Filename Sanitization

User-visible folder and file names also need to be safe across operating systems. The sanitize_filename helper in universal_iiif_core/utils.py strips characters that are illegal on Windows or unwise on POSIX (/ \ : * ? " < > |), removes ASCII control characters, and collapses whitespace.

This is applied when building the per-manuscript directory name from the provider, manuscript id, and optional title, so that arbitrary upstream metadata cannot inject path separators or hidden characters into the local layout.

The Centralized HTTP Client

External network behavior goes through universal_iiif_core.http_client. New code is required to use that module rather than instantiate requests.Session() directly.

This rule is partly architectural and partly a security measure. The centralized client is where retry policy, per-library backoff, rate limiting, and request hygiene live. Bypassing it does not just duplicate code: it disables the controls that prevent Scriptoria from hammering an upstream provider after a 403 or 429 response, and it removes the place where header policy and timeouts are enforced.

The companion network_policy.py module declares per-library policy: cooldowns on 403 and 429, burst windows, retry-after handling, and per-host concurrency limits. A handful of providers (Gallica is the most visible example) explicitly need slow, polite traffic, and the policy file is how that knowledge stays consistent across the application.

Vault Access

Local persistence goes through VaultManager and the related modules under services/storage/. All SQL is parameterized at the call site. New code that needs to query or update local state must use the existing helper methods or follow the same parameterized pattern. String-built SQL is never acceptable, even for "internal" tables.

The vault file itself is part of the user's local data and should be excluded from any sharing or backup that is not under the user's explicit control.

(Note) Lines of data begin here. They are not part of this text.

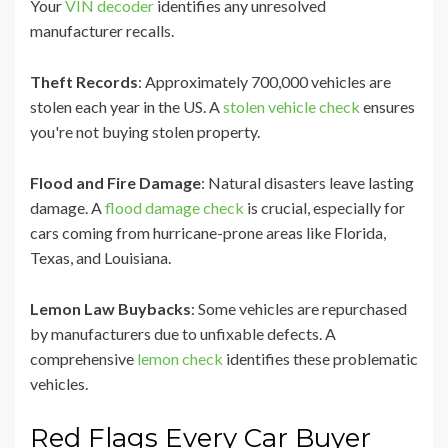
Your
VIN decoder
identifies any unresolved
manufacturer recalls.
Theft Records
: Approximately 700,000 vehicles are
stolen each year in the US. A
stolen vehicle check
ensures
you're not buying stolen property.
Flood and Fire Damage
: Natural disasters leave lasting
damage. A
flood damage check
is crucial, especially for
cars coming from hurricane-prone areas like Florida,
Texas, and Louisiana.
Lemon Law Buybacks
: Some vehicles are repurchased
by manufacturers due to unfixable defects. A
comprehensive
lemon check
identifies these problematic
vehicles.
Red Flags Every Car Buyer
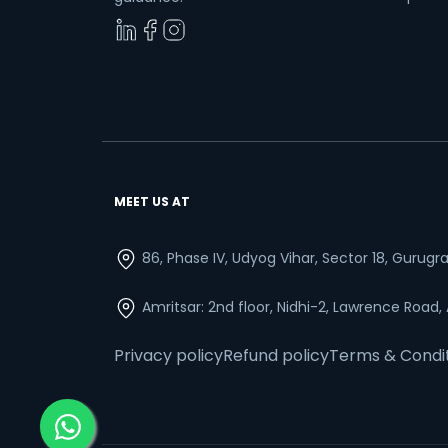
MEET US AT
86, Phase IV, Udyog Vihar, Sector 18, Gurug
Amritsar: 2nd floor, Nidhi-2, Lawrence Road,
Privacy policy
Refund policy
Terms & Condi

Input Validation At The Boundary

The boundary for the web app is the FastHTML route handlers under studio_ui/routes/. The boundary for the CLI is argparse in universal_iiif_cli/cli.py. The boundary for external payloads is the resolver and discovery layer in universal_iiif_core/resolvers/ and universal_iiif_core/discovery/.

Each of these is responsible for rejecting or normalizing untrusted input before it reaches the rest of the system. Internal modules deeper in the stack are allowed to assume that paths, identifiers, and URLs they receive have already been validated.

This is the principle that allows the rest of the codebase to stay readable: validation is concentrated where input enters the application, not scattered defensively throughout every function.

Error Messages

Errors visible to the user should help them understand what went wrong without exposing internals that have no business being shown. Stack traces, full filesystem paths, raw HTTP response bodies from upstream providers, and configuration values belong in logs.

The route layer is responsible for catching exceptions from core services and rendering a user-appropriate message. The CLI follows the same pattern by printing a short error and a hint, while the full traceback goes to the logger.

CORS Posture

Permissive CORS is acceptable only for explicit local development. The default deployment posture should restrict origins. If a route or middleware introduces broader CORS than the local-development case, that is an architectural change and should be reviewed against this rule before merging.

Documentation Implication

Operational guides should explain safe behavior without exposing sensitive internals. Technical docs should point to the path-safety, validation, and network-policy model, especially around export, cleanup, optimization, and download flows. When a doc page describes a path or a file operation, it should describe the path family and the controlling configuration, not encourage readers to assume a fixed absolute path.